Models in GreenThread have two layers of state: the Model CRD phase (managed by the controller) and the sidecar state (managed by the sidecar proxy in each model pod). Understanding both helps you monitor deployments and debug issues.
Model CRD phases
The Model custom resource progresses through lifecycle phases as the controller reconciles it.
| Phase | Description |
|---|---|
Pending | Model resource created, waiting for processing |
Converting | Downloading from HuggingFace and converting to gthread load format on NVMe |
Staging | Weights are being staged (verified on disk or loaded into CPU memory) |
Ready | Model is ready for inference — pod is running, either serving or sleeping |
Failed | Conversion or pod creation failed |
Check the current phase:
kubectl get model -A
NAMESPACE NAME PHASE REPLICAS SERVING SLEEPING NODE GPUS VRAM/GPU
greenthread-system llama-3-1-8b Ready 1 0 1 gpu-node1 0 17.2 GiB
greenthread-system qwen-3-5-35b-a3b Ready 1 1 0 gpu-node1 1 88.2 GiB
Conversion
During the Converting phase, the controller creates a Kubernetes Job that:
- Downloads model weights from HuggingFace (using the
huggingfaceTokenfrom Helm values) - Converts weights to the
gthreadload format optimized for fast sleep/wake - Stores the converted model on NVMe at the host path configured by
storage.modelsPath
Track conversion progress:
kubectl get model llama-3-1-8b -n greenthread-system -o jsonpath='{.status.conversion}'
Once conversion completes on one node, the storage agent distributes the model to other GPU nodes via peer-to-peer transfer.
Multi-node distribution
After conversion, the model may need to be available on multiple nodes. The status tracks this:
kubectl get model llama-3-1-8b -n greenthread-system \
-o jsonpath='{.status.distribution.availableOnNodes}'
Storage agents on each node discover peers via DNS and can pull models from any node that has them, avoiding redundant HuggingFace downloads.
Sidecar states
Once a model reaches the Ready phase, its pod runs a sidecar proxy that manages the model's runtime state. The sidecar has five states:
| State | Description | VRAM Usage |
|---|---|---|
sleeping | Process running, GPU memory fully released | 0 bytes |
pending | Sleeping, waiting for GPU memory (preemption may be needed) | 0 bytes |
waking | Acquiring GPU memory and reloading weights | Growing |
serving | Actively handling inference requests | Full allocation |
deactivating | Draining in-flight requests before sleep | Full allocation |
When sleeping, GreenThread releases all GPU memory — not just most of it. Sleeping models consume exactly 0 bytes of VRAM, making the GPU fully available for other models.
Check sidecar state
Each model exposes a /status endpoint through the gateway:
GATEWAY_URL=$(kubectl get gateway -n greenthread-system greenthread-gateway \
-o jsonpath='{.status.addresses[0].value}')

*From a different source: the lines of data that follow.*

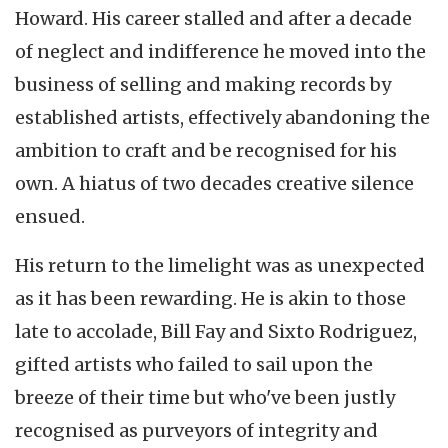
Howard. His career stalled and after a decade
of neglect and indifference he moved into the
business of selling and making records by
established artists, effectively abandoning the
ambition to craft and be recognised for his
own. A hiatus of two decades creative silence
ensued.
His return to the limelight was as unexpected
as it has been rewarding. He is akin to those
late to accolade, Bill Fay and Sixto Rodriguez,
gifted artists who failed to sail upon the
breeze of their time but who've been justly
recognised as purveyors of integrity and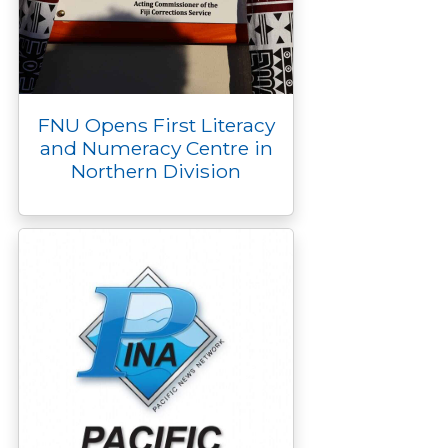
FNU Opens First Literacy
and Numeracy Centre in
Northern Division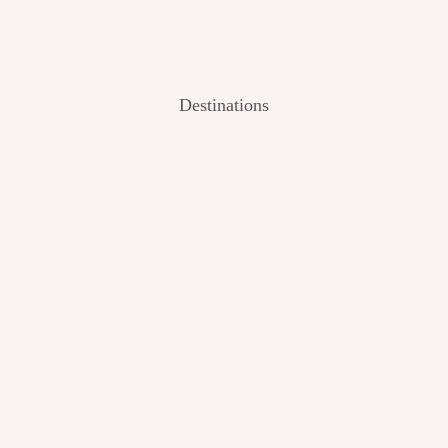
Destinations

curl http://$GATEWAY_URL/llama-3-1-8b/status
{
"model": "llama-3-1-8b",
"state": "sleeping",
"bootReady": true,
"queue": {
"inFlight": 0,
"barriered": false
}
}
| Field | Description |
|---|---|
state | Current sidecar state |
bootReady | true once the sidecar has completed initial boot |
queue.inFlight | Number of requests currently being processed |
queue.barriered | true during sleep drain — new requests are rejected with 503 |
Sleep flow
When a model transitions from serving to sleeping (either voluntary idle timeout or preemption):
- State →
deactivating— the sidecar activates the preemption barrier - Barrier stops new requests —
TryClaimRequest()returnsfalse, new requests get503 - Drain in-flight requests — waits up to
drainTimeoutfor active requests to complete - Release GPU — GreenThread releases all GPU memory (true zero VRAM)
- Release memory — updates GPU CRD occupant from
serving→sleepingwithreservedMemoryBytes: 0 - State →
sleeping— model is fully asleep, GPU memory is free
Idle timeout
The sidecar monitors request activity. If no requests arrive for sleep.idleTimeout (default: 5 minutes), the model voluntarily sleeps. The idle timer resets on every request.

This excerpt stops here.